User Safety Guidelines

As a scholar once observed, “A hundred things are possible only with the Internet, and a thousand addictions are possible only with the Internet.” Ethica provides online learning made possible by the Internet, so we feel a sense of obligation that our users observe some basic safety guidelines. The following two articles summarize our advice:

Getting Back Home: Overcoming Addiction

Overcoming addiction – whether to smartphones, messaging, video watching, Internet surfing,  email, gaming, pornography, drugs, adrenaline, or any of the world’s allurements – is to overcome the nafs. And the first thing the salik knows about the nafs is that it is easily fooled. For the spirit to rise, we use the intellect to rein in the ego. 

Never before in history have anonymity, convenience, and immorality come together as seamlessly as they do now. What was once only possible with effort and planning is now readily available at our fingertips. Shame is no longer a factor, whether messaging that barbed comment, reading ghiba, or viewing the illicit.

Am I Addicted?

Overconfidence, defensiveness, dismissiveness, explaining away, and blaming others are among the first signs of addiction. We dispassionately measure ourselves against some of the following telltale signs.

We may be addicted if:

—We almost engage in anything impermissible, even if for a single moment, to say nothing of actually engaging in the impermissible. If one is willing to risk the Hellfire, be sure that the ego and its caprice have run away with one’s intellect.

—We occupy our days and nights with distraction at the expense of health, relationships, and work. Whatsapp, Facebook, video watching, and non-work email are the most common.

—We miss prayers in the mosque or meals with the family to do “just one last thing.”

—Even when we are not engaged in the addictive activity, we are mentally tethered to it. When we stand in prayer or sit at mealtime, our thoughts are cluttered with dunya.

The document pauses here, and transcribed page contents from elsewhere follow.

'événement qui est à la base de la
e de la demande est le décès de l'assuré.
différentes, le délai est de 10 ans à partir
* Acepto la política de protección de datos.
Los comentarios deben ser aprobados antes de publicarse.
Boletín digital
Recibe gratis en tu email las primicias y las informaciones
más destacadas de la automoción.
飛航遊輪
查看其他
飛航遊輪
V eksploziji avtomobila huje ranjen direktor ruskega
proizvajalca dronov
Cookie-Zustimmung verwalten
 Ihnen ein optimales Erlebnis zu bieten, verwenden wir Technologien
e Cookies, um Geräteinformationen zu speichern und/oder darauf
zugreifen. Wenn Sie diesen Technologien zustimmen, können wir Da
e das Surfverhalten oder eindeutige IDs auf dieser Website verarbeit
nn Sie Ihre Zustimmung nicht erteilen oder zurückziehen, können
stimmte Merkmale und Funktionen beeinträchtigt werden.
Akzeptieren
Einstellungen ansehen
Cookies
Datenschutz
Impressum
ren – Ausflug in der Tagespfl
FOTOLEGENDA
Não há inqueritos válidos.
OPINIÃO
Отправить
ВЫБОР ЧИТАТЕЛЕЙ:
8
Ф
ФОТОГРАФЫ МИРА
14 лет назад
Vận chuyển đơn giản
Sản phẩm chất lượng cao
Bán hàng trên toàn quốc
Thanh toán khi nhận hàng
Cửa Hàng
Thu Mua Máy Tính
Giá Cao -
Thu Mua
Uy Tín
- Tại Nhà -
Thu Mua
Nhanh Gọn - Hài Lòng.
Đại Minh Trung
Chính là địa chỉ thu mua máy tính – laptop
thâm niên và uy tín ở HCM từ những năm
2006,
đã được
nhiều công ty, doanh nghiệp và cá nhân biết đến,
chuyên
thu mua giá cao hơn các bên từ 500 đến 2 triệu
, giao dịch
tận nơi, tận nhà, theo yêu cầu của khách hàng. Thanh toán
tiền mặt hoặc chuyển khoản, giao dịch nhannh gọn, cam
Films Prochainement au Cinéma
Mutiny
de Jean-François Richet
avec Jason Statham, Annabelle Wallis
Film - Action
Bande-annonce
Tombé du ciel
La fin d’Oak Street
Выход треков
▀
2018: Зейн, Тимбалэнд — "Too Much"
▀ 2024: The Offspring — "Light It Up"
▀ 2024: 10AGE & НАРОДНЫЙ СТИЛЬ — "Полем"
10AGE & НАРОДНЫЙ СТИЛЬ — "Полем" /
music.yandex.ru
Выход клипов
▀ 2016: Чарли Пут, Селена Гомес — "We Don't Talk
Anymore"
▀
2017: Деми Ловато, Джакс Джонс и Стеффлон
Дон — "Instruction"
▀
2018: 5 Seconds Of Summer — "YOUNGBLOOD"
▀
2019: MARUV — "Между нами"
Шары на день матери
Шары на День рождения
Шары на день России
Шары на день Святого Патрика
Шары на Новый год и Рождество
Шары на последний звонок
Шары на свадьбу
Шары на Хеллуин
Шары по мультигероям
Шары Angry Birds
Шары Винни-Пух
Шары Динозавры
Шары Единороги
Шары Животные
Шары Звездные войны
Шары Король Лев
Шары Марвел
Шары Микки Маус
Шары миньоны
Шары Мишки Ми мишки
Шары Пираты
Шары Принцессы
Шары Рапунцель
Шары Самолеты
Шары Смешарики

If these or similar signs are now regular features of our lives, we may be addicted.

Eliminating the Bad: The First Forty Days

We now turn to Allah by rising for Tahajjud and offering the Prayer of Repentance, Prayer of Need, and Prayer of Guidance in succession, begging and pleading Allah for a new beginning. We now resolve to change forever. Being given tawfique to apprehend that there is a problem is a gift in itself. But a gift soon squandered if not acted upon. 

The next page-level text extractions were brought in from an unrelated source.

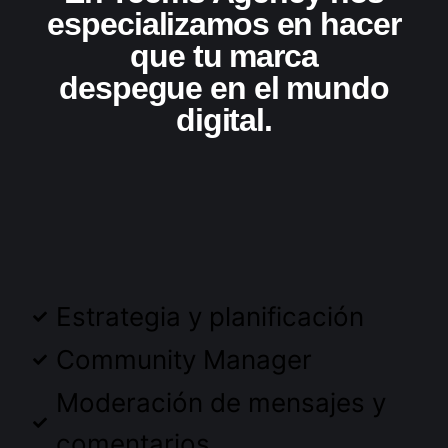
especializamos en hacer
que tu marca
despegue en el mundo
digital.
Estrategia y planificación
Community Manager
Moderación de mensajes y
comentarios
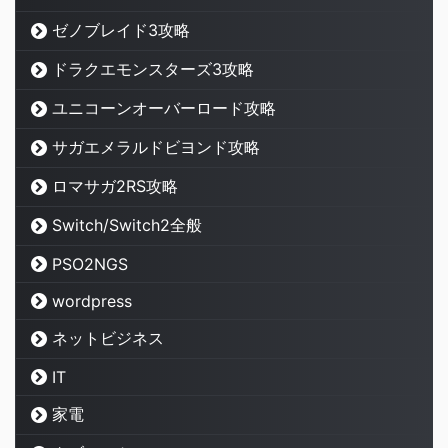
ゼノブレイド3攻略
ドラクエモンスターズ3攻略
ユニコーンオーバーロード攻略
サガエメラルドビヨンド攻略
ロマサガ2RS攻略
Switch/Switch2全般
PSO2NGS
wordpress
ネットビジネス
IT
家電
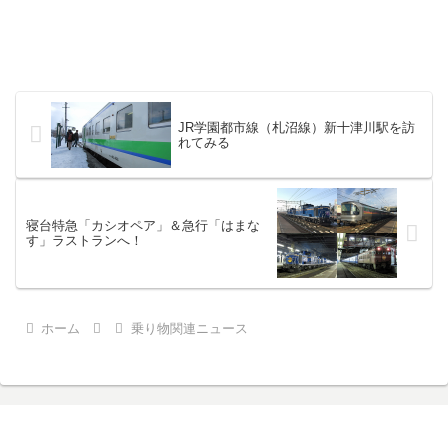
JR学園都市線（札沼線）新十津川駅を訪
れてみる
寝台特急「カシオペア」＆急行「はまな
す」ラストランへ！
ホーム
乗り物関連ニュース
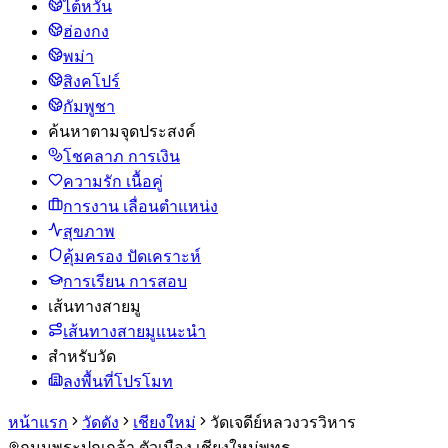
ไต้หวัน
ฮ่องกง
พม่า
สิงคโปร์
กัมพูชา
ค้นหาตามจุดประสงค์
โชคลาภ การเงิน
ความรัก เนื้อคู่
การงาน เลื่อนตำแหน่ง
สุขภาพ
คุ้มครอง ปัดเคราะห์
การเรียน การสอบ
เส้นทางสายมู
เส้นทางสายมูแนะนำ
สำหรับวัด
ลงพื้นที่โปรโมท
หน้าแรก
วัดดัง
เชียงใหม่
วัดเจดีย์หลวงวรวิหาร
ถนนพระปกเกล้า ตัวเมือง เชียงใหม่
พุทธ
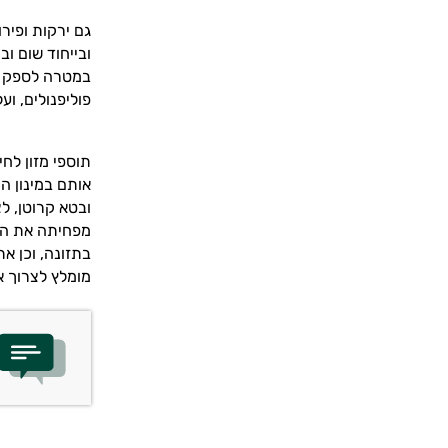
גם ירקות ופיר
ובייחוד שום ו
במטרה לספק לג
פוליפנולים, ו
תוספי מזון לח
אותם במינון המ
ובטא קרוטן, לצ
מפחיתה את הסי
בתזונה, וכן את
מומלץ לצרוך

We summon our courage and determination – indeed, our anger – to meet our enemies square in the face: the ego and its caprice, the Devil, and this world. Fooled long enough by them, we now have the high resolve to anticipate their machinations before we are brought under their sway.

To overcome our brain’s dopamine addiction we begin by first eliminating the bad:

—We first acknowledge that there is an addiction, because acknowledging the problem is often half the solution.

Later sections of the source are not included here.